Both backends implement all QTensorOps. The ops follow a dequantize-op-requantize pattern for most operations. Flex optimizes by:
Both backends implement all ActivationOps via the default trait implementations (relu, gelu, etc.).
Both backends implement TransactionOps for batched tensor operations.
| Aspect | burn-flex | burn-ndarray |
|---|---|---|
| Max dimensions | Unlimited (arbitrary rank) | 6 (hardcoded in reshape macro) |
| Enforcement | Dynamic Vec<isize> for strides | Static Dim<[usize; N]> requires match on 1-6 |
burn-ndarray's dimension limit comes from its reshape! macro which matches on dimensions 1-6:
match $D {
1 => reshape!(ty $ty, n 1, ...),
// ...
6 => reshape!(ty $ty, n 6, ...),
_ => panic!("NdArray supports arrays up to 6 dimensions"),
}
burn-flex uses IxDyn-equivalent dynamic shapes with no upper bound.

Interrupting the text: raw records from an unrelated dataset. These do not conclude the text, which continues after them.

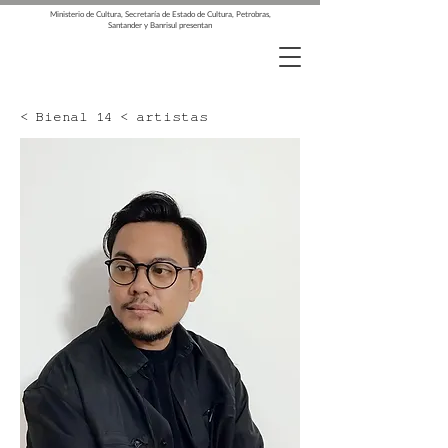
Ministerio de Cultura, Secretaría de Estado de Cultura, Petrobras,
Santander y Banrisul presentan
< Bienal 14 < artistas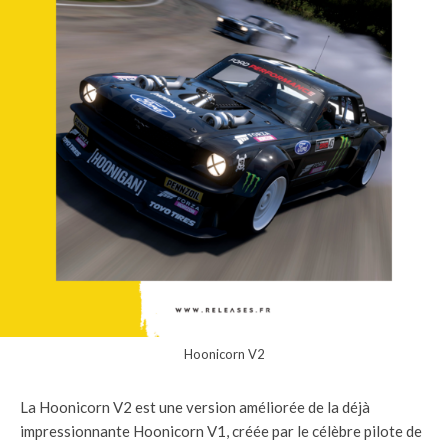
Hoonicorn V2
La Hoonicorn V2 est une version améliorée de la déjà
impressionnante Hoonicorn V1, créée par le célèbre pilote de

| Operation | burn-flex | burn-ndarray |
|---|---|---|
| transpose | Zero-copy (swap strides) | Zero-copy (ndarray view) |
| permute | Zero-copy (reorder strides) | Zero-copy (ndarray view) |
| reshape | Zero-copy if contiguous | Zero-copy if standard layout |
| slice / narrow | Zero-copy (offset + strides) | May allocate depending on path |
| flip | Zero-copy (negate stride) | Copies data |
| unfold | Zero-copy (O(1) strided view) | O(n) full materialization |
| expand | Zero-copy (set stride to 0) | Copies data |
Flex's signed strides (isize) enable zero-copy flip, which is impossible with ndarray's unsigned
strides. The unfold operation is especially dramatic: Flex returns a strided view in ~50ns
regardless of size, while NdArray copies all window data (milliseconds for large tensors).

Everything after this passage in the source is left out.